Enterprise Mode Concepts
In an Enterprise Mode Vertica database, the physical architecture is designed to move data as close as possible to computing resources. This architecture differs from a cluster running in Eon Mode which is described in Eon Mode Concepts.
The data in an Enterprise Mode database is spread among the nodes in the database. Ideally, the data is evenly distributed to ensure that each node has an equal amount of the analytic workload.
Hybrid Data Store
When running in Enterprise Mode, Vertica stores data on the database in two containers:
- Write Optimized Store (WOS) - stores data in memory without compression or indexing. You can use the INSERT, UPDATE, and COPY statements to load data into WOS.
- Read Optimized Store (ROS) - stores data on disk. The data is segmented, sorted, and compressed for high optimization. You can load data directly into the ROS using the COPY statement.
The WOS exists to prevent many small data loads (often called trickle loads) from forcing Vertica to create many small ROS containers. A large number of small ROS containers are less efficient than larger containers.
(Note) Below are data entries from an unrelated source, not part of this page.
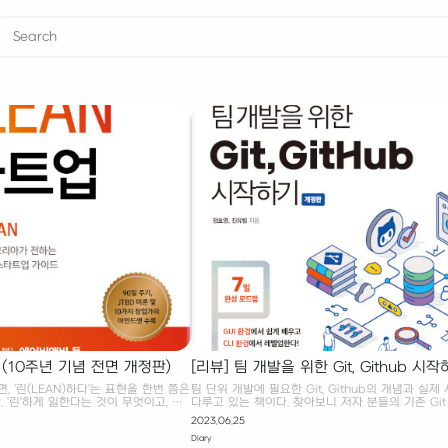
 (10주년 기념 전면 개정판)
[리뷰] 팀 개발을 위한 Git, Github 시
 '린(LEAN)하다'는 표현을 한번 쯤은
팀 단위 개발에 필요한 Git, Github의 개념과 실제
 '린'하게 일한다는 것이 무엇이고, 또
다루고 있는 책이다. 찾아보니 저자 분들의 기존 Git
지에 대해서 궁금 하다면, 위 책을 읽는
더 발전 시켜서 책으로 까지 출판한 거 같다. 그래서
2023.06.25
아이디어를 시장에 적합한 제품으로 만
를 참고하면 책이 대략적으로 어떤 느낌으로 서술돼
Diary
 - 검증 - 성장의 단계로 구분해 제시
인할 수 있을 것이다..! 초심자를 위한 Github 협업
The Tuple Mover moves data from the WOS (memory) to the ROS (disk) using the following processes:
- Moveout copies data from the WOS to the Tuple Mover and then to the ROS; data is sorted, encoded, and compressed into column files.
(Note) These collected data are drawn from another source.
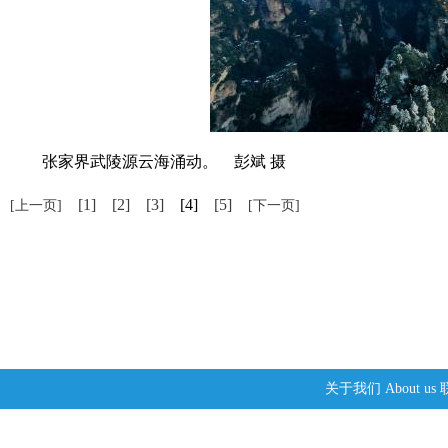
张家界武陵源云海涌动。 彭斌 摄
[1]
[2]
[3]
[4]
[5]
[上一页]
[下一页]
关于我们
About us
- Mergeout combines smaller ROS containers into larger ones to reduce fragmentation.
You usually use the COPY statement to bulk load data. It can load data into WOS, or load data directly into the ROS. For more on load options, see Choosing a Load Method.
Data Redundancy
In Enterprise Mode, each node of the Vertica database stores and operates on data locally. Without some form of redundancy, the loss of a node would force your database to shut down, as some of its data would be unavailable to service queries.
You usually choose to have your Enterprise Mode database store data redundantly to prevent data loss and service interruptions should a node shut down. See K-Safety for details.